Fist of Legend is a Hong Kong action film set in Shanghai in 1937 when the city was occupied by Japanese forces. Chen Zhen (Jet Li) learns that his Chinese martial arts teacher Huo Yuanjia has died in a battle with a Japanese fighter. Distraught he leaves for China immediately to avenge his death. Upon arriving he beats Ryoichi Akutagawa, the man responsible, with such ease, he suspects foul play and this prompts an investigation that leads to, what else? More combat. This is a 1994 remake of 1972’s Fist of Fury, which starred Bruce Lee.
Fist of Legend is really highlighted by some impressive fights that favor realism over wire-driven choreography. However the plot is still your standard issue mix of escalating racial tensions between the Japanese and Chinese, differing methods of rival martial arts schools, and good old fashioned revenge. This barely made a dent in Hong Kong’s box office when it was first released. I didn’t find the story to be particularly revolutionary but connoisseurs of the genre have since labeled this as one of the greatest martial arts pictures of all time. It certainly paved the way for Jet Li’s launch into Western cinema. The bouts are admittedly pretty spectacular. One especially exciting scene occurs when Jet Li visits the Japanese dojo to challenge the assailant who killed his master teacher. His many students attempt to stop him but Jet Li’s talent proves too formidable and he defeats the entire class, even taking a moment to tie his shoes in the process. Later Jet Li challenges a surprisingly sympathetic Japanese Karate Master in a field…blindfolded. And finally there’s the climatic battle where he goes against General Fujita, the Supreme Killer. Any one of these would be an incredible set piece, but taken together it’s a lot of bang for your buck. If a martial arts film is judged by the quality of its fight scenes then Fist of Legend is worth checking out.

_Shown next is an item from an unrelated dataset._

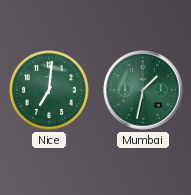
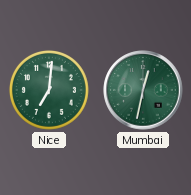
Mumbai: 1:32 -> 12:32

Blu-ray Notes: In the original multi-lingual movie, Cantonese and Japanese is spoken by different actors. Unfortunately there is no original language option. All 3 audio choices on the Blu-ray are dubbed: Cantonese, Mandarin or English. You’re going to get weird synchronization issues regardless of which version you chose. I can’t speak for the Chinese options, but the English voiceovers are hopelessly wooden and unnaturally stilted. I found Cantonese with English subtitles to be the most acceptable.